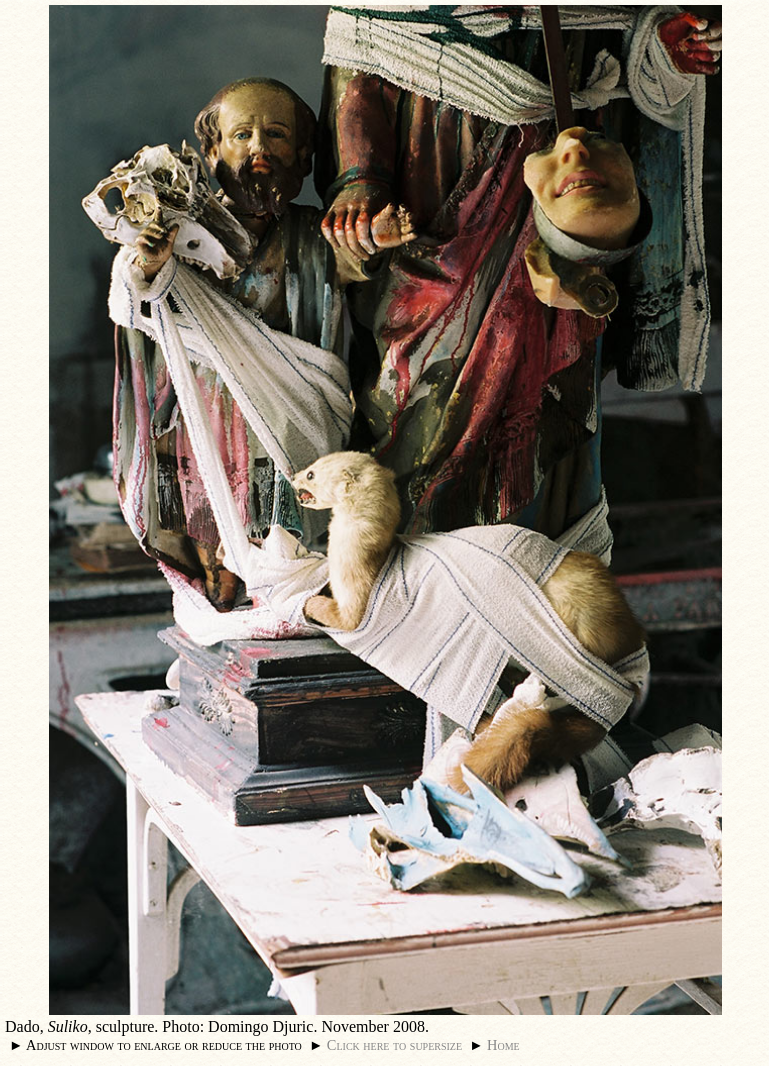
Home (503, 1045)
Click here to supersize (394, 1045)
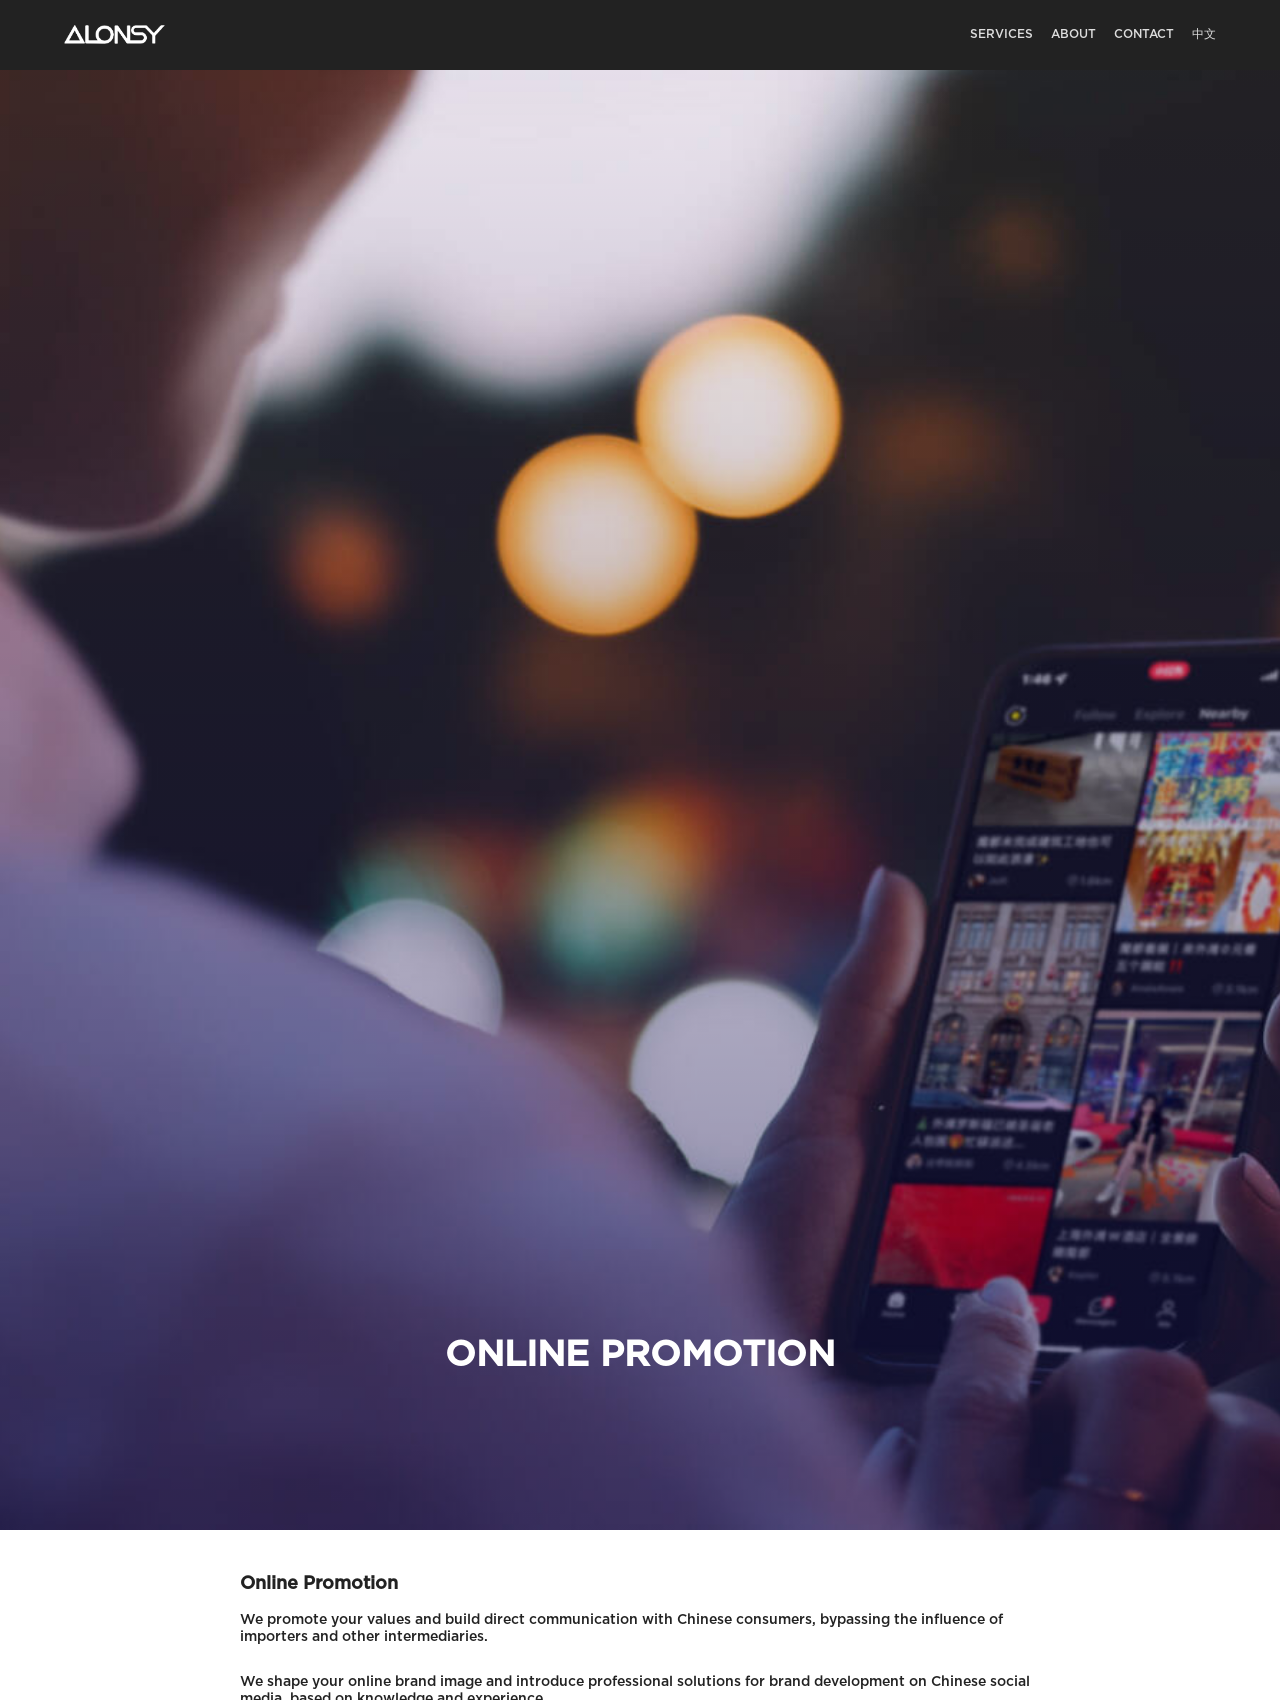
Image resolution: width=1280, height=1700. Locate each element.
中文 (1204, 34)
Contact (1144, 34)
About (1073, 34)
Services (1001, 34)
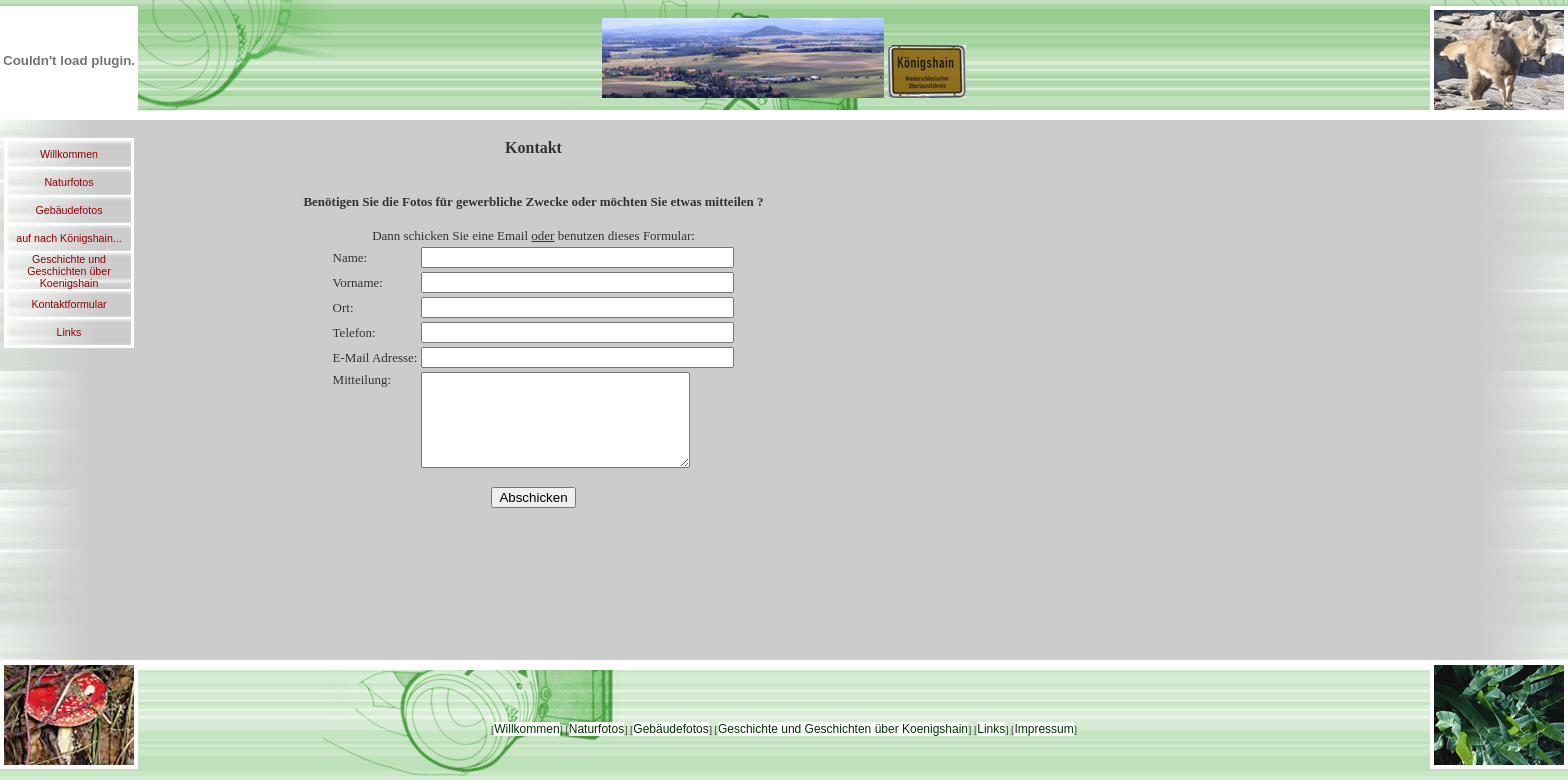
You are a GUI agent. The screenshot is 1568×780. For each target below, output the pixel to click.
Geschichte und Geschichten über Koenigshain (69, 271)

#### [Aim of the task]
The response must restate exactly the lines from the one containing "Click here to supersize (394, 1045)" through the end of the records above and must leave out all pictures.

#### [Response to this exercise]
Click here to supersize (394, 1045)
Image resolution: width=1280, height=1700. Locate each element.
中文 (1204, 34)
Contact (1144, 34)
About (1073, 34)
Services (1001, 34)
You are a GUI agent. The screenshot is 1568×780. For each target below, output the pixel to click.
Geschichte und Geschichten über Koenigshain (69, 271)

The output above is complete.